As we’re about to start a new school year, the UNB Student Union (UNBSU) is entering its 100th year as a student association and is gearing up to execute the plans they have for 2014-2015.

This year marks the 100th anniversary of the UNBSU, and they plan to have feedback from the students to see where they want to go.

“It’s been one hundred years now, we’re going to spend good amount of time asking students, what you want to see from here? Now is the time to really take a look back and decide where we want to go from here,” said Greg Bailey, president of the UNBSU.

Major themes of the UNBSU’s plans for this year are the issues international students face, mental health awareness and advocacy at the provincial and national levels.

The UNBSU is lobbying for more funding and support for the university’s international students. While international students pay more than twice the fees of domestic students, the budget of the International Student Advisory Office at UNB has been cut over the past few years.

“We’d definitely like to see a commitment from the university for better support to international students,” Bailey said.

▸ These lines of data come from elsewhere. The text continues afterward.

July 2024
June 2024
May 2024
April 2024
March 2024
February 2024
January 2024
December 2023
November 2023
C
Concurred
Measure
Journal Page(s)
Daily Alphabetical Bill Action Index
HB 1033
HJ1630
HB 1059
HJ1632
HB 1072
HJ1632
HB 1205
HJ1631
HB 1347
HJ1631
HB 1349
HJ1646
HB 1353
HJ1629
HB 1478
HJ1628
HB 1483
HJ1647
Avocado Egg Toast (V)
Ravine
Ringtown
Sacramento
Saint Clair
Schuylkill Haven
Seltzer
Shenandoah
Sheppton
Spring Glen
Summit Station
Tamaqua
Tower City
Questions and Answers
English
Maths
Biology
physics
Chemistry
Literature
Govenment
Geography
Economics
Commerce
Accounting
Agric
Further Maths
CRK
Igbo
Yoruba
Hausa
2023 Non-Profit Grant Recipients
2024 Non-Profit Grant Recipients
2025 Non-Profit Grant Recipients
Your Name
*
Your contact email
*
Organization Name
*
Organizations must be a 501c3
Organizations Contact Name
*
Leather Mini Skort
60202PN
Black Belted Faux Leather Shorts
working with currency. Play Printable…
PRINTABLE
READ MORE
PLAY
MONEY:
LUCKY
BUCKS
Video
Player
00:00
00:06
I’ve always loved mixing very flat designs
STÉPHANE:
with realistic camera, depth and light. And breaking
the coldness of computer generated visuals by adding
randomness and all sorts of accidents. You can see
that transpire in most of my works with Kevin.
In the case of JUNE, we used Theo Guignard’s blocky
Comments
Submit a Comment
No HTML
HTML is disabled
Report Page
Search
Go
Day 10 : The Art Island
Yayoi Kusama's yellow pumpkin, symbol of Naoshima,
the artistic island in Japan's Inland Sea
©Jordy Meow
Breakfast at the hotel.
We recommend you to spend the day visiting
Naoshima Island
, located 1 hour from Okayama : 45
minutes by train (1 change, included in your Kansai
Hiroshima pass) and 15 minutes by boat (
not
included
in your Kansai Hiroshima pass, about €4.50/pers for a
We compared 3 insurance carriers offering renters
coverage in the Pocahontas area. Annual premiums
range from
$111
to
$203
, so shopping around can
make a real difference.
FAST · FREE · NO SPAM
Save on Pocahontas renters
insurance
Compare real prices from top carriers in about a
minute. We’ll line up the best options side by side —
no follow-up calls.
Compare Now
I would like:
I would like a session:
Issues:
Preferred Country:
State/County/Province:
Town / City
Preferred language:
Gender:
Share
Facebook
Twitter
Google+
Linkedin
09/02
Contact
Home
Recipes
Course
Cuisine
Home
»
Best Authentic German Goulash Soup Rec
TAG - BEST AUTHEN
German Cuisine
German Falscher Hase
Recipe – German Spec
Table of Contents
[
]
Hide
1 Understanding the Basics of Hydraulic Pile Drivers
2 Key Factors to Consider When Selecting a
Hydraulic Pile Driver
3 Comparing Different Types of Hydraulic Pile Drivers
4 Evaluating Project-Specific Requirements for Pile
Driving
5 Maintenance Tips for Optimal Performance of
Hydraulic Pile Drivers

“In the strategic plan UNB has stated a goal of having 20 per cent more international students. If UNB wants to reach that goal, the support to international students should be [increased].”

The second major theme of the UNBSU’s plans is mental health. The student demographic is vulnerable to mental health issues and to raise awareness about the issue, the UNBSU plans to have a mental health week in October.

Beyond raising awareness, the UNBSU has also said that one of the biggest challenges is a shortage of staff at UNB Counselling Services, which is something they plan to tackle.

As it now stands, counselling services had one counsellor for every 2400 students, which is lower than the recommended number of one per every 1500 students.

The provincial election in September is another item on the UNBSU agenda. The Student Union plans to encourage students to vote this year.

“Students have some of the lowest voter turn-outs in the country, but they obviously are very affected with the results of elections,” said Nicole Saulnier, UNBSU vice-president external.

To encourage the students to vote, the UNBSU plans to have polling stations on campus, a “Get Out to Vote” campaign and a “Rock the Vote” concert where students who vote will get discounts for the concert tickets.

On a lobbying level, the UNBSU has contacted the major political parties in the province for the
upcoming elections. They are working with the New Brunswick Student Alliance, an association of student organizations in the province, to push for student concerns to be addressed in the parties’ platforms.

“We’ll make sure that a good relationship with the government gets formed, and we can work together in the next four years,” said Saulnier.

They also have plans for national advocacy.

Along with other student associations in the country which form the Canadian Alliance of Student Associations, the UNBSU plans to help with an advocacy week in Ottawa this November to get student voices heard at the national level.